Thesis defended — what worked, what I'd change, what comes next
Defended my BSc on June 6th. A few notes on what worked methodologically, what I'd change in retrospect, and the small career decisions on the other side.
I defended my BSc thesis last Friday. Title’s a long one:
Behavioural Anomaly Detection in Network Traffic via Suricata IDS and ELK Stack: A Sandbox-Based Approach to Identifying APT Lateral Movement Patterns.
The full abstract sits on the thesis page and the supporting code is at github.com/palianytsia-200/suricata-elk-lab. This post is the slightly more honest “what really happened during the year” supplement that doesn’t go in the academic version.

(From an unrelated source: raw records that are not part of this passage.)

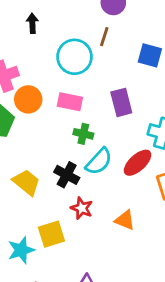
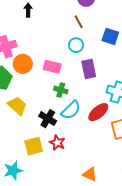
brown line: (104, 37) -> (79, 22), turned -48
cyan circle: (74, 57) -> (76, 45), moved, size x0.6
yellow trapezoid: (27, 182) -> (17, 106), moved
orange triangle: (125, 220) -> (90, 174), moved
yellow square: (51, 234) -> (34, 146), moved

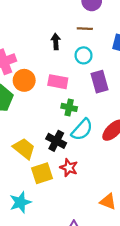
black arrow: (28, 10) -> (56, 42), moved
brown line: (79, 22) -> (85, 29), turned -56
yellow trapezoid: (17, 106) -> (24, 149), moved

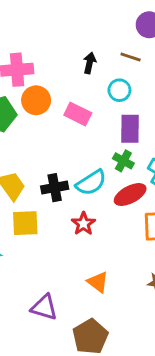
green cross: (69, 107) -> (123, 161), moved
black cross: (56, 141) -> (55, 188), turned 36
red star: (69, 168) -> (83, 224), moved

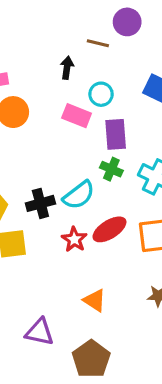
brown line: (131, 57) -> (98, 43), moved
pink rectangle: (78, 114) -> (77, 116), moved
red ellipse: (130, 195) -> (109, 229), moved

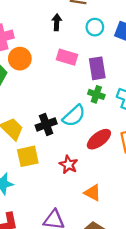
cyan circle: (101, 94) -> (95, 27), moved
red star: (74, 239) -> (68, 165), moved

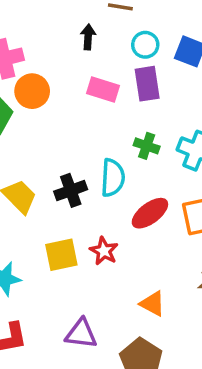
purple rectangle: (97, 68) -> (147, 84), moved
cyan semicircle: (74, 116) -> (113, 178), turned -45
yellow square: (28, 156) -> (61, 255), moved
orange triangle: (93, 193) -> (153, 304), moved

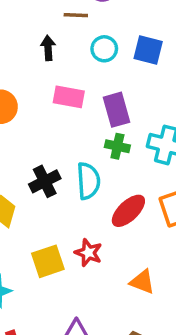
purple rectangle: (147, 84) -> (116, 110), moved
black cross: (71, 190) -> (45, 181), moved
orange triangle: (153, 304) -> (142, 282), moved

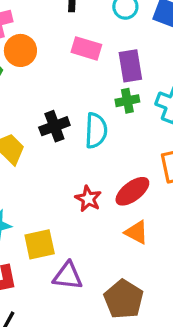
green cross: (117, 146) -> (127, 101), turned -30
red ellipse: (128, 211) -> (132, 191), moved
yellow square: (48, 261) -> (40, 244), moved

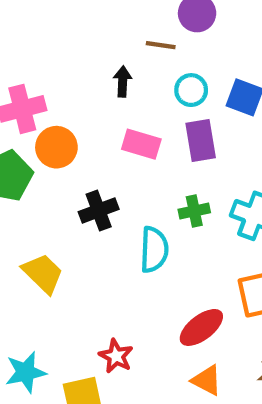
purple rectangle: (130, 66) -> (201, 140), moved
black cross: (54, 126) -> (99, 210), moved
red star: (88, 199) -> (116, 356), moved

Final grade: 92/100 (A). Solid but not top-of-cohort — there are 4–5 ФТІ ‘25 graduates who scored higher and they all earned it. I’m okay with where I landed.
What worked
Picking a topic where I could actually replay traffic. Half the behavioural-detection literature feels theoretical because the authors don’t have access to attacker traffic to test against. By deliberately constraining the empirical chapter to public Malware- Traffic-Analysis pcaps + a few synthetic captures from my home lab, I bounded the project to something I could finish. The temptation to expand to “and also test against real enterprise traffic” was strong; resisting it kept the deadline reachable.
Docker-Compose for the lab. Reproducibility is the boring word that academic supervisors keep saying and I sort of nodded along without internalising. Then around chapter 4 my lab broke, I had to rebuild it on a different laptop, and I lost a week. After that, the Docker-Compose was non-negotiable. The whole lab now spins up in 90 seconds on a fresh machine.
Dropping a chapter early. My original plan had a chapter on Active Directory enumeration detection that turned out to require an AD environment I didn’t have a clean way to build. My supervisor suggested cutting it in chapter 3 review. I argued for keeping it. She was right; I should have cut earlier. The trimmed thesis is more focused and the AD chapter would have been weak.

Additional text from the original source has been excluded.